Nevşin Mengü: Veganlık vicdanın evrimi
Türk Tarih Kurumu tarafından organize edilen, İzmir Valiliği ve İzmir Büyükşehir Belediyesinin desteklediği Çaka Bey Kitap Günlerine İnsanın Düşünmekten Canı Yanar mı? adlı kitabını imzalamak için gelen ünlü spiker Nevşin Mengü ile veganlık üzerine konuşma fırsatı buldum. Gazetemize vegan olmaya nasıl karar verdiğinden neler yapılabileceğine kadar açıklamalarda bulunan Mengü, veganlığı vicdanın evrimi olarak tanımladı.
Henüz çocukken et yemeyi bıraktığını dile getiren Mengü, Çocukken et yemeyi bıraktım ben. Herhalde vücudum da kaldırmıyordu. Annem derdi Kıymalı yemek veriyordum sana ama kıymasını ayırıp yiyordun. Fakat bunun da ötesinde ortada vicdani bir durum var, hayvanları çok seviyordum. Fakat tabi daha küçük yaşta bazı şeyleri anlayamıyorsun. Tamam hayvanı öldürmüyoruz ama süt içebiliriz diye düşünüyorsun. Açıkçası peynir yemeyi seviyordum. Ama insanın yaşı ilerledikçe vicdanı da evrim geçiriyor bence. Şunu görüyorsun, Süt insana ait bir şey değil başka bir canlının yavrusuna ait bir şey. Dolaysıyla da vicdani olarak daha sonra süt ürünleriyle beraber her türlü hayvansal ürünü tüketmeyi bıraktım ifadelerini kullandı.
KAFAMI ÇALIŞTIRDIM
İşin yemek kısmının kolay olduğundan bahseden Mengü, tüm hayvansal ürünleri bırakmanın zor ama başarılabilecek bir süreç olduğuna değinerek: Kolay değil tabi ki. İşin yemek kısmını bırakmak en basiti ne olacak.

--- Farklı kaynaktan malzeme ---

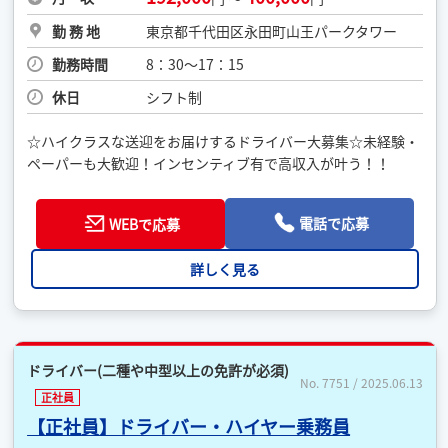
勤 務 地
東京都千代田区永田町山王パークタワー
勤務時間
8：30〜17：15
休日
シフト制
☆ハイクラスな送迎をお届けするドライバー大募集☆未経験・
ペーパーも大歓迎！インセンティブ有で高収入が叶う！！
電話で応募
WEBで応募
詳しく見る
ドライバー(二種や中型以上の免許が必須)
No. 7751 / 2025.06.13
正社員
【正社員】ドライバー・ハイヤー乗務員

Ama deri bir yandan, yapışkan bir yandan, sığır jelatini bir yandan o kadar çok hayatımıza girmiş ki. Özellikle ilaçlar konusu etik ve en zor olan zor kısım. Dolayısıyla elimden geldiği kadarını yapmaya çalışıyorum dedi.

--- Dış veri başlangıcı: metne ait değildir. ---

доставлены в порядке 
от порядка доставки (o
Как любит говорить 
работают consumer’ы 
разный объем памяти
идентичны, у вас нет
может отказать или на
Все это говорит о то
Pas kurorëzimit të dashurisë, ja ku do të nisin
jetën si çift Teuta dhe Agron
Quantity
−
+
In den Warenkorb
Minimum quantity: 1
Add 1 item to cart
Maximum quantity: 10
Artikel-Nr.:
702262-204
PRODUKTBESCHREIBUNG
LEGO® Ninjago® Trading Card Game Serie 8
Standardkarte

Mengüye Sizi vegan olmaya iten bir olay oldu mu? diye sorduğum zaman ise şu cevabı aldım: Hayır öyle bir şey olmadı. Genelde derler küçükken tavuğunu mu kestiler gibi cümleleri. Ama sadece kafamı çalıştırdım öyle diyebilirim. Bir arkadaşım vardı nişanlısı onu kesimhaneye götürmüş ondan sonra o da vegan olmaya karar vermiş. Ama bende böyle bir durum söz konusu olmadı. Biraz bu mesele üzerine düşündüm herhalde.
MANİK BİR HALDEYİZ
Türkiyenin hayvanlar konusunda ilginç bir noktada olduğunu dile getiren Nevşin Mengü, Türkiye enteresan bir yer. Hani yabancılar gelince şaşırırlar ya sokak kedileri, sokak köpekleri görürler. Mesela mahallelerimizin köpekleri var bunu anlamazlar. Kimin bu köpek derler ama mahallenin köpeğidir bunlar. Biz Türkiye olarak çok ergen bir toplumuz. Her şeyimiz aşırı. Ya siyah ya beyaz. Manik gibiyiz. Aşırı seviyoruz, sonrasında sokak kedisine dokunanlara saldırıyoruz. Ama öteki yandan herkes gönül rahatlığı ile sucuk yiyebiliyor. Çok ilginç. O sokak kedisini her gün canhıraş besleyen teyzeyle sucuğu afiyetle yiyen teyze aynı kişi aslında şeklinde konuştu.
ÜMİTLİYİM
Türkiyede veganlık konusunda umudunun olduğunu söyleyen Mengü şu ifadeleri kullandı: Mesela başka ülkeler hayvanlara karşı çok acımasızdır. Sürekli et yerler. Onlarla karşılaştırdığımız zaman Türklerin daha vicdani olduğu taraflar var. Ama işte bazen ergen bir düşünce yapısına kapılıyoruz. İnsanlar bazı gerçeklerle yüzleşmeyi sevmiyor. Napayım canım benim için yararlı gibi bahaneler üretip bu durumu görmezden geliyorlar. Ama bana soracak olursanız ben Türkiye insanlarından bu konuda ümitliyim. Mesela ben imza günü için Adanaya gittim. Adanadan bir grup genç geldi, veganlardı. Konuşmanızı dinledik çok etkilendik ben bir daha süt içemez bir duruma geldim dediler. Yani bu insanlar Adanada et kültürünün içerisinde büyüyüp yetişiyorlar. Bu nedenle ümitliyim.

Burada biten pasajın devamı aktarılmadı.